Required work. In how many lines of the records does the word "петард" appear? Reply with the number and nothing else.

Data supplied.
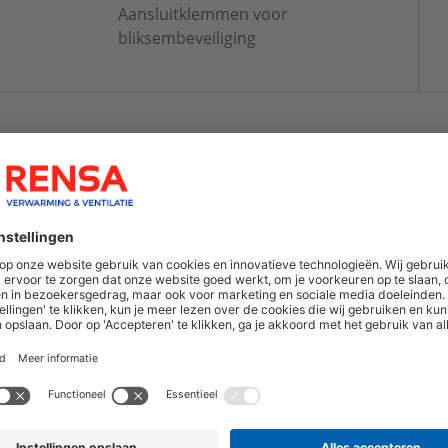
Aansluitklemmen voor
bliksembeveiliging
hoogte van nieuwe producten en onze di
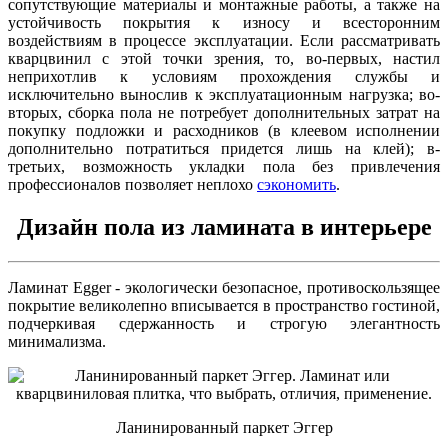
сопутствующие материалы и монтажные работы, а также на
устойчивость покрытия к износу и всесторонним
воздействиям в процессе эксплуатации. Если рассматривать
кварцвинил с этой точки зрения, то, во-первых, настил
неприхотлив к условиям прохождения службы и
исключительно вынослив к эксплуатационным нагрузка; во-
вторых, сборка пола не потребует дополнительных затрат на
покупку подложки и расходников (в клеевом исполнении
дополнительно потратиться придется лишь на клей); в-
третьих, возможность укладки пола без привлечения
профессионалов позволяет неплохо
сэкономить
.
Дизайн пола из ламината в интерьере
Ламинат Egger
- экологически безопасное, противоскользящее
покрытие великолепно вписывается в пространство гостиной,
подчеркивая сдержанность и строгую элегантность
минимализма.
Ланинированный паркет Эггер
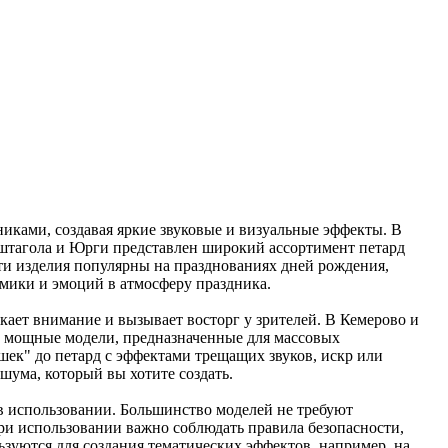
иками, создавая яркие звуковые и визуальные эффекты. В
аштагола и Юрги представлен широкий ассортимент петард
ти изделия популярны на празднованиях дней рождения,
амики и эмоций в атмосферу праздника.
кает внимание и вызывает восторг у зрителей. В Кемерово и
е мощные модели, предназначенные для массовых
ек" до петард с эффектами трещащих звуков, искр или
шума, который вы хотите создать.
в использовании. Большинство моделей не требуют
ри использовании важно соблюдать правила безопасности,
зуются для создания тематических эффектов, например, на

Problem solution. 2